Wpis z mikrobloga

@kusynocturno: Jakiś dziwny jestes. Ja bym przesunał, poszedł dalej, i po 10 sekundach zapomniał.

(Mysle że zrobienie zdjecia i wstawienie posta na wykopie jest czynnością bardziej czasochłonną niż akcja powyżej)
  • Odpowiedz
@kusynocturno: coraz częściej odnoszę wrażenie, że do wynajmowania tych hulajnóg trzeba przesyłać do weryfikacji orzeczenie od odpowiedniego lekarza o rodzaju schorzenia umysłowego
  • Odpowiedz
@kusynocturno z tym jest właśnie problem u osób korzystających z ogólnodostępnych hulajnóg elektrycznych - zostawi byle gdzie i resztę ma w doopie. Równie dobrze mógłbym zostawić samochód na środku skrzyżowania. Za to powinny być jakieś kary.
  • Odpowiedz
@kusynocturno: pokolenie sharingu, nie mój problem, ktoś to sprzątanie, jak małe przedszkolaki, wezmą zabawkę i nie odłożą na miejsce

przyszły ostatnio do naszej firmy takie wypierdki studenciaki, tym samym wzorem nie potrafią po sobie zgasić światła, spuścić wody w toalecie, umyć jedynego noża po użyciu w socjalnym i pakując swoje jedzenie postawią każdą mała pojedynczą rzecz obok sobie zawalając całą półkę, zamiast położyć jedno na drugim
  • Odpowiedz
@kusynocturno: parę dni temu widziałem rowerzystę który na chodniku zaczepił i przewrócił się o taką hulajnogę. Wstał, sporym zamachem po kolei wyrzucił wszystkie trzy w wysoką trawę na poboczu (stały 3 sztuki) i pojechał dalej.
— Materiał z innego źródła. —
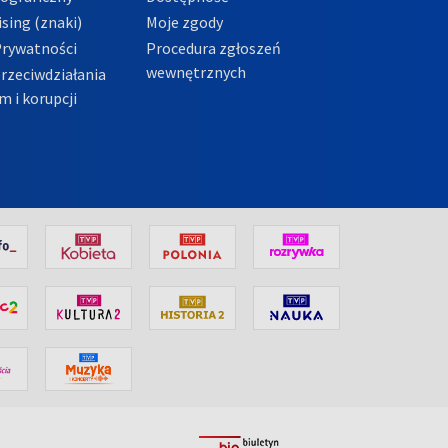
sing (znaki)
Moje zgody
Prywatności
Procedura zgłoszeń
wewnętrznych
przeciwdziałania
m i korupcji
Więc jeśli znajdujecie hulajnogi w dziwnych miejscach, to być może właśnie przez takich wkurzonych użytkowników chodników ( ʖ̯)
  • Odpowiedz
Więc jeśli znajdujecie hulajnogi w dziwnych miejscach, to być może właśnie przez takich wkurzonych użytkowników chodników


@Wielki_Atraktor: raczej przez debili, którzy nie potrafią ich odstawić w sensownym miejscu. W sumie dziwię się, że operatorzy tych systemów nie nakładają kar za coś takiego, przecież odstawiając hulajnogę trzeba jej zrobić zdjęcie.